Show all the lines in the data below that include the word "cloud".

────────

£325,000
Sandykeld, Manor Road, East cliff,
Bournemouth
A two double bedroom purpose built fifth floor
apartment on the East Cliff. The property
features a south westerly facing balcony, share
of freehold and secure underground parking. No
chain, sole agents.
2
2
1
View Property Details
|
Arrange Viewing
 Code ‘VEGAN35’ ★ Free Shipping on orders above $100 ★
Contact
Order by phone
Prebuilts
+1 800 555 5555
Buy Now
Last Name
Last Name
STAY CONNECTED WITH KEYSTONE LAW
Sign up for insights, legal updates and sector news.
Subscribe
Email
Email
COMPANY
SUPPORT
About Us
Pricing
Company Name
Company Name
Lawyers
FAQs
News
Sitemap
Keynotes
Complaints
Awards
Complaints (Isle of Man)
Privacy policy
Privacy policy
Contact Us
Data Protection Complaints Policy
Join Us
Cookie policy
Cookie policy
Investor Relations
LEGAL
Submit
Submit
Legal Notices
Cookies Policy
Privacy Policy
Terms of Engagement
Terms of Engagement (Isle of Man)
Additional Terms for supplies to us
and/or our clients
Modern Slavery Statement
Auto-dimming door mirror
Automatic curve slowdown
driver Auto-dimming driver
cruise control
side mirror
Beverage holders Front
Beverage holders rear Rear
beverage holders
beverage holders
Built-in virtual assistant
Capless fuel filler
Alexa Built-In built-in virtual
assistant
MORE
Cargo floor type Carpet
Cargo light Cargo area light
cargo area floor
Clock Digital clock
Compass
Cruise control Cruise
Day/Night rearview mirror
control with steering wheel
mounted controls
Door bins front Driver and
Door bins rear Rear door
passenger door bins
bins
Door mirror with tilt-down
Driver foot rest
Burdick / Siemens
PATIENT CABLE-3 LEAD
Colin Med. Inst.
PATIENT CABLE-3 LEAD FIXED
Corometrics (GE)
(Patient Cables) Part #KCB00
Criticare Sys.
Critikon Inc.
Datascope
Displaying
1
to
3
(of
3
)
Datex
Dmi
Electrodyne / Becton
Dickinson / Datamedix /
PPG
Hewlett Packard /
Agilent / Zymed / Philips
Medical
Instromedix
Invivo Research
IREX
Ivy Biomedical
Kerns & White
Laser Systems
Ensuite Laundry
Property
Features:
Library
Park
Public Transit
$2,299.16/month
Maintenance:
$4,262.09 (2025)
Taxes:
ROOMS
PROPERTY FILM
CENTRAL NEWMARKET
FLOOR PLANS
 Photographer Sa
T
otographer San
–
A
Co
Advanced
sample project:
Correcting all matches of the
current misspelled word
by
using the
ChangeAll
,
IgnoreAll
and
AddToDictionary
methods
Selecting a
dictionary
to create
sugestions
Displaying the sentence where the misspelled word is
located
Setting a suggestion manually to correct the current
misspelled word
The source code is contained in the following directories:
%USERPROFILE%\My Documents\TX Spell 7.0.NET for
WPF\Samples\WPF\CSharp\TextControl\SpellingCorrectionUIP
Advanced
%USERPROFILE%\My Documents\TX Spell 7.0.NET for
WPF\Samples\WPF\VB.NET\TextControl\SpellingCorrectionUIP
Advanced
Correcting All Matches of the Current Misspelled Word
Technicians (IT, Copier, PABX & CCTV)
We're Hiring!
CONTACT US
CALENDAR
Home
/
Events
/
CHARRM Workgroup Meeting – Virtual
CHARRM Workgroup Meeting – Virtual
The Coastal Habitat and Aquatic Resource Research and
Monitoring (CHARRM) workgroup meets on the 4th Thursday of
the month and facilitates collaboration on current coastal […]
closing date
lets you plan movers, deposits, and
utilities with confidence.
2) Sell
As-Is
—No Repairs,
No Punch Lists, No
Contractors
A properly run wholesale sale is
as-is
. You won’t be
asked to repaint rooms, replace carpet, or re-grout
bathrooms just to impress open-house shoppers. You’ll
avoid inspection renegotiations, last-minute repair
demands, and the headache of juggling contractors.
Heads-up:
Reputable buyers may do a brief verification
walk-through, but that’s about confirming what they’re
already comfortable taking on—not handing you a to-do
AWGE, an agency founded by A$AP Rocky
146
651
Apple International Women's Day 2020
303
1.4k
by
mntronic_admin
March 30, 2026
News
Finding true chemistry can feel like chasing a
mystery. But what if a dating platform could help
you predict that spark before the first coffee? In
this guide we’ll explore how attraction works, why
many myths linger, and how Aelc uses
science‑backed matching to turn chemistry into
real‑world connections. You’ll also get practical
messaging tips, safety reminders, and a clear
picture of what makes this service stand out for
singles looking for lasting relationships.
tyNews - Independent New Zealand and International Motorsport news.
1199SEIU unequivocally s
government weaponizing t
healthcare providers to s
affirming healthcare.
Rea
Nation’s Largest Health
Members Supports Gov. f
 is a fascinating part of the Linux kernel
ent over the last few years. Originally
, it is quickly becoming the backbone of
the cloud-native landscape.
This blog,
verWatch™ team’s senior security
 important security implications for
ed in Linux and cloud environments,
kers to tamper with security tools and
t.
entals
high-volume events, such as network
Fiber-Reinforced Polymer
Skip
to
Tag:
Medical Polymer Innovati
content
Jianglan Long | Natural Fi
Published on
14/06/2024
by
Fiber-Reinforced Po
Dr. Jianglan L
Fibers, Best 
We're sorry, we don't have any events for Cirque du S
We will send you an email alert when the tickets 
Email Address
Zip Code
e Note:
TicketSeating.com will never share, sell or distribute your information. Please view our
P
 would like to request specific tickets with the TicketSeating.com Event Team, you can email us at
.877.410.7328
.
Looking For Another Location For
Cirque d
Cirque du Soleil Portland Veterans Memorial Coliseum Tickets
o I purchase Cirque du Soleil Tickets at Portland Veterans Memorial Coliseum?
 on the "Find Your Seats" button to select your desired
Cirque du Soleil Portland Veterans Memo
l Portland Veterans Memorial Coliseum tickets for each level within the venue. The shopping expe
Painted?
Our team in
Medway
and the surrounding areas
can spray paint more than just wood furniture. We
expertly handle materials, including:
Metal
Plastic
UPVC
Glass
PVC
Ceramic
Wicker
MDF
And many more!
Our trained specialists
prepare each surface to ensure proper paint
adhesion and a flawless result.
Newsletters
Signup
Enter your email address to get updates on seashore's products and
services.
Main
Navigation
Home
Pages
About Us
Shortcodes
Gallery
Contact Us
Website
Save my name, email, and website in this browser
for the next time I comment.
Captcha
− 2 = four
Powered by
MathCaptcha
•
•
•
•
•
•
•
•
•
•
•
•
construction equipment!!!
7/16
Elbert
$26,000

────────

#### Written response:
the cloud-native landscape.
ed in Linux and cloud environments,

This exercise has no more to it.